Я ходил и выспрашивал у всех, кому провода уже вытащили обо всех
подробностях этой процедуры. И с каждым рассказом боялся все сильнее.
И вот настал тот день. Я взгромоздился на стол в процедурном
кабинете. Было открыто окно. В кабинете было довольно свежо и меня
сразу прохватила крупная дрожь. Дрожь усиливалась по мере
того, как я углублялся в смысл и сущность этой процедуры.
Подошла медсестра с бодрым видом. Сняла повязку с проводов.
Я мысленно вскочил и убежал. Затем она начала шевелить провода,
причиняя мне те неприятные ощущения, о которых сказано
выше. Я стал собирать остатки воли в кулак. Медсестра сказала:
"Подыши глубоко." Я подумал: "Вот, сейчас я подышу глубоко, потом
она скажет чтобы я затаил дыхание и рванет из меня провода." Я
начал глубоко дышать и тут почувствовал, как слегка вздрогнуло
сердце и медсестра сказала: "Все!" Я подумал: "А второй
провод?" Но, к моей радости, оказалось, что медсестра одним
рывком удалила сразу оба провода. Она даже показала их
мне, чтобы я удостоверился. Тут напряжение в моей нервной системе
упало и я опять стал благодушен и весел, насколько позволяло мне
тогдашнее состояние здоровья и сознание того, что мне еще предстоит
снятие швов.
Я иду по переходу, соединяющему новый и старый корпуса ВНЦХ.
Переход - это застекленный коридор-мост на уровне 2-го этажа. На
улице холодно, идет крупный дождь. Люди в зонтах. В переходе тепло,
сухо. Еле слышен приглушенный стеклом шум дождя. Настроение тоже
какое-то приглушенное. Пол в коридоре идет под уклон.

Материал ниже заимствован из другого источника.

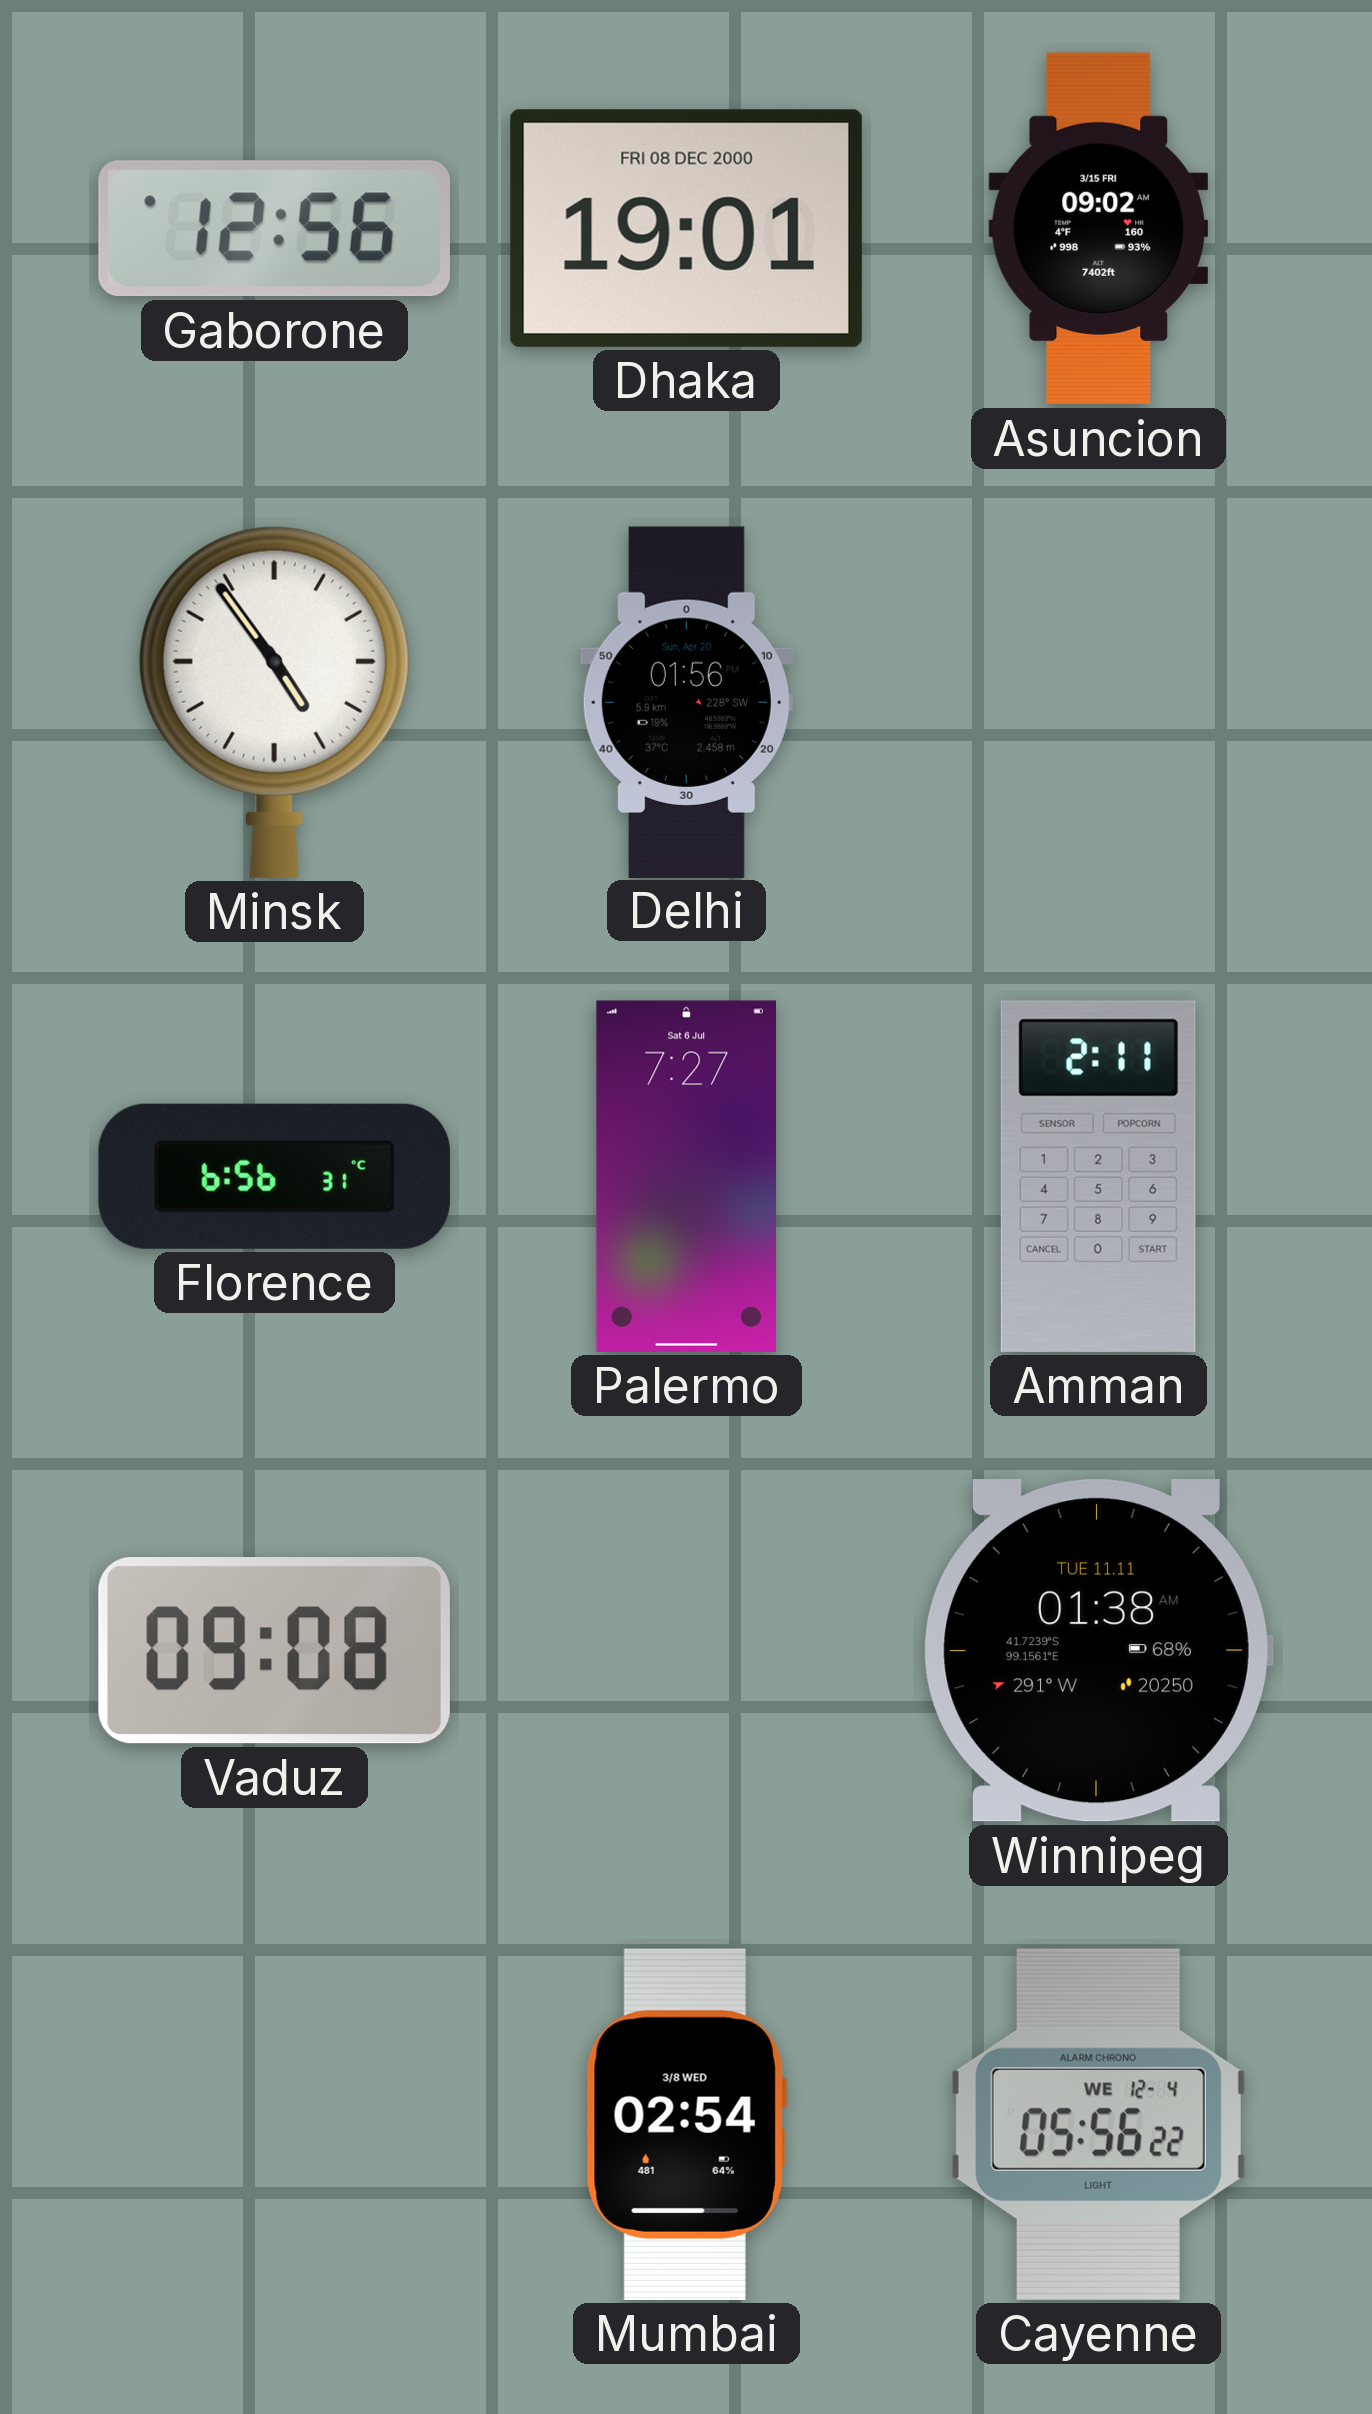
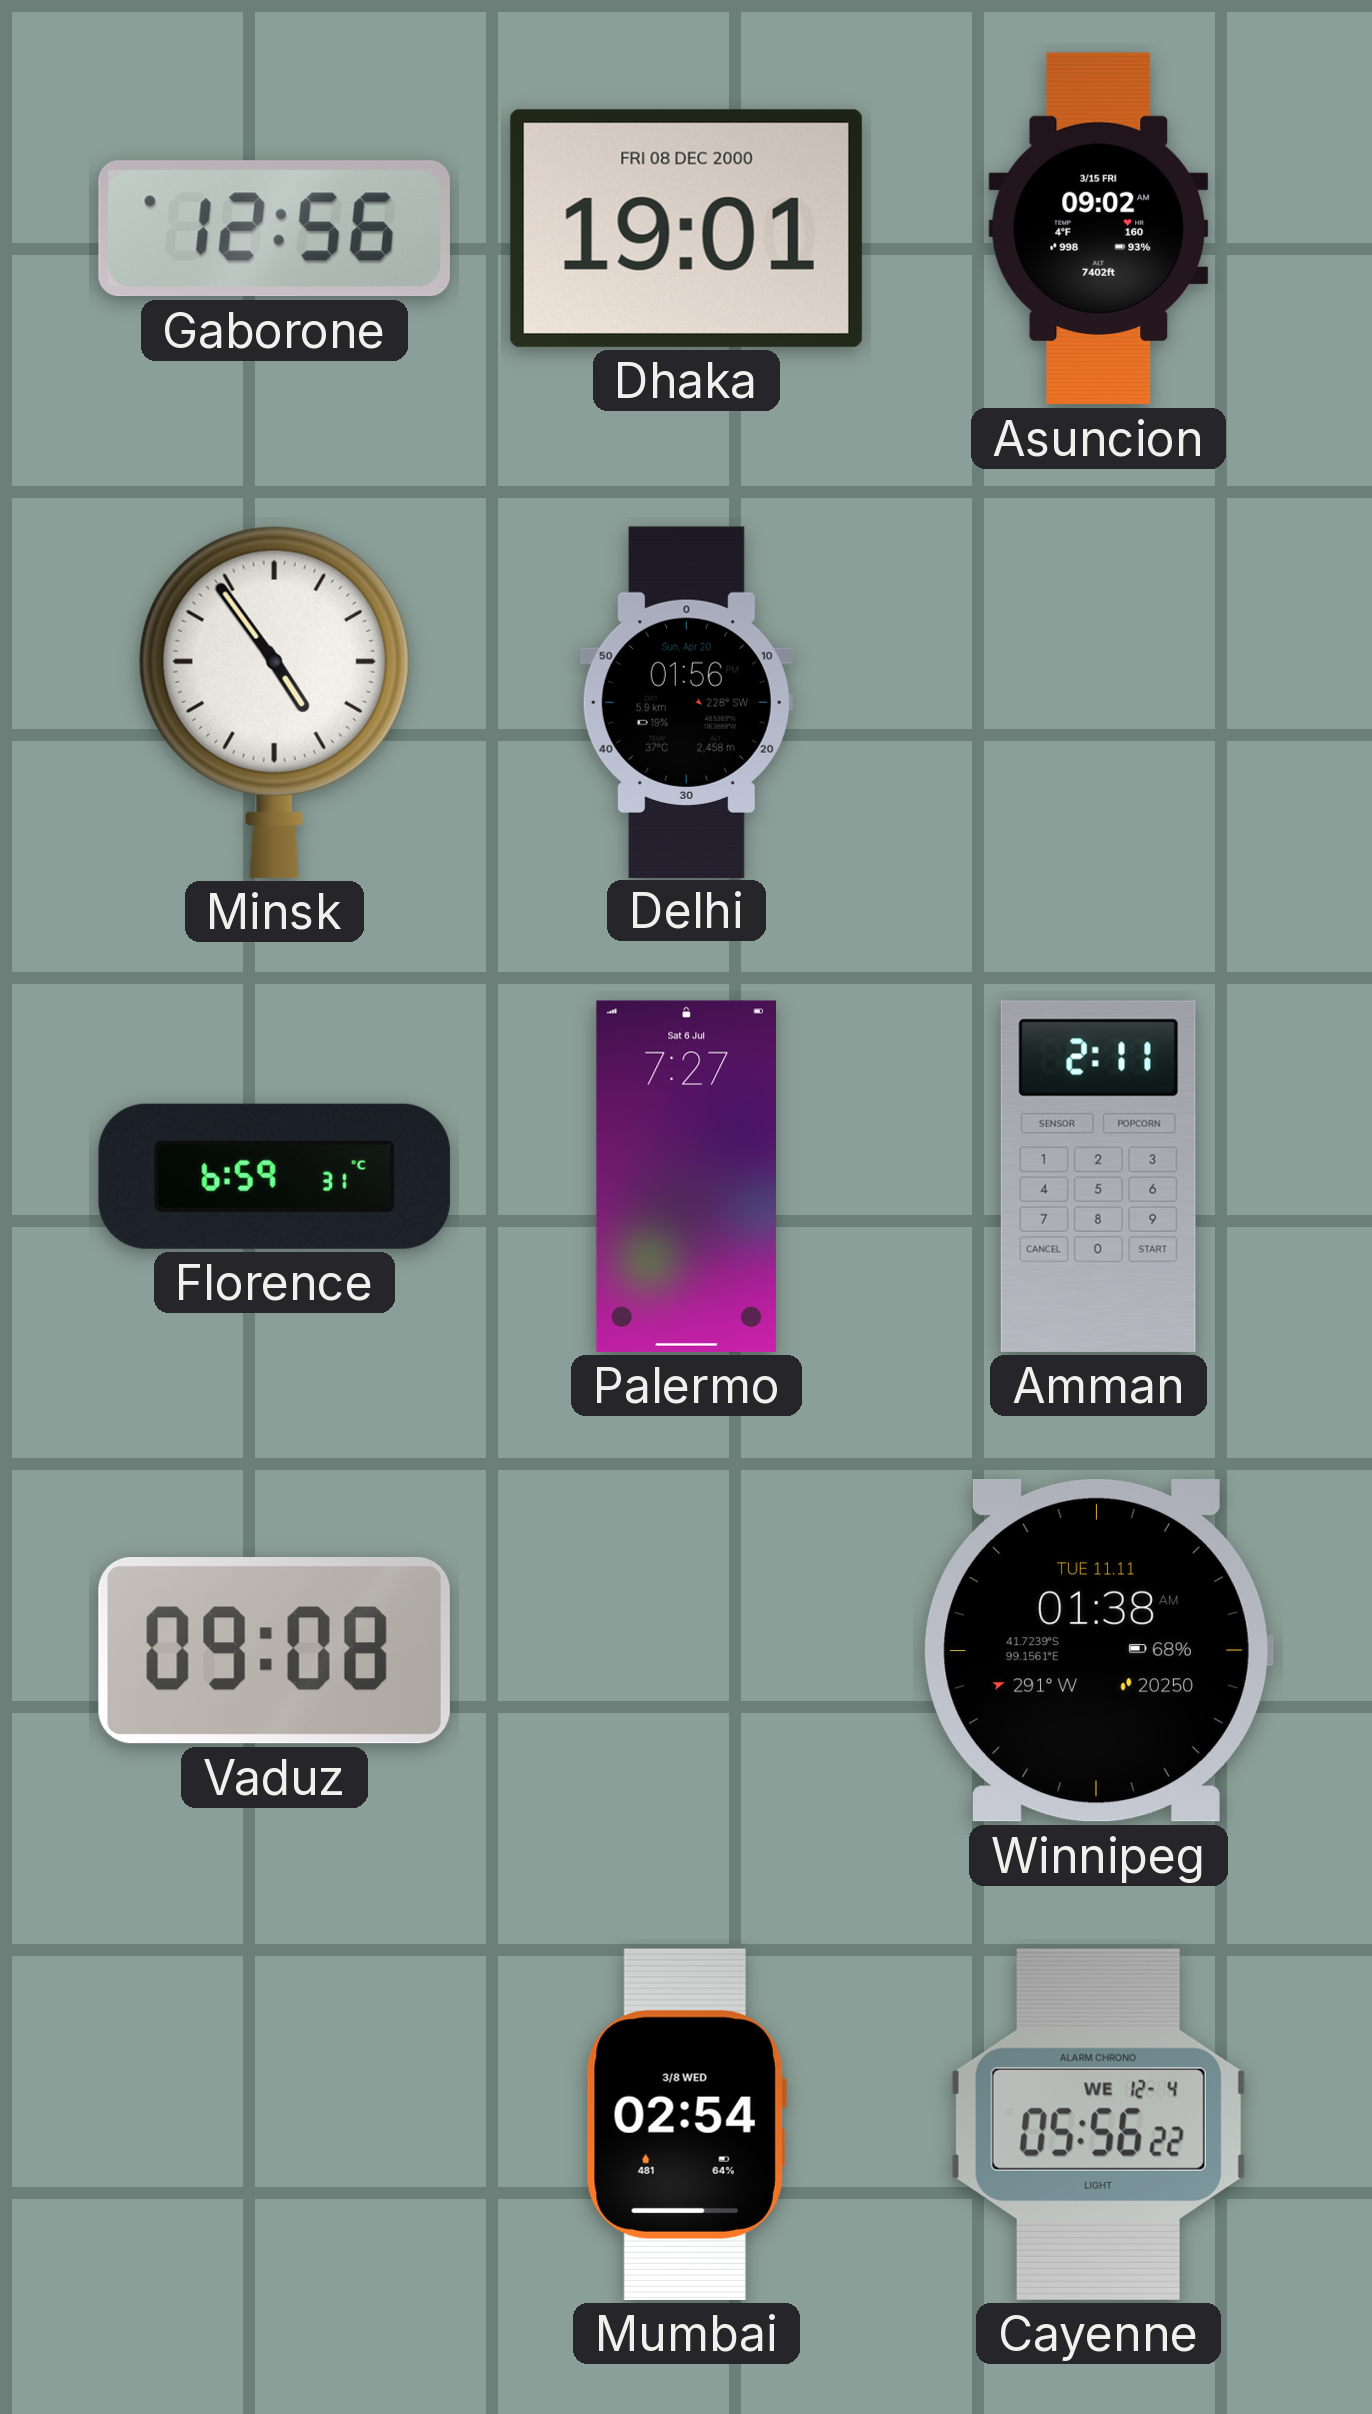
Florence: 6:56 -> 6:59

Громадное дерево во дворе Центра, пышно-зеленое в пору, когда я
ложился "на обследование", теперь было серым, скучным и лишь кое-где
грязно-желтым.
Потом пошел снег. Из окна моей палаты видны были перила балкона,
покрытые пухлым слоем свежего снега. Снег навевал невеселые мысли
о скорой выписке, разлуке со Славкой и со всем этим окружением.
На днях выписали Витьку. На прощание он зашел ко мне в палату. Мы
зачем-то обменялись адресами. Пожали друг другу руки. Он вышел и я
больше его никогда не видел.
Встречаю в коридоре Наташку. Она спрашивает меня про швы. Я говорю,
что их мне еще не сняли. Она удивляется: "Как у тебя все долго!"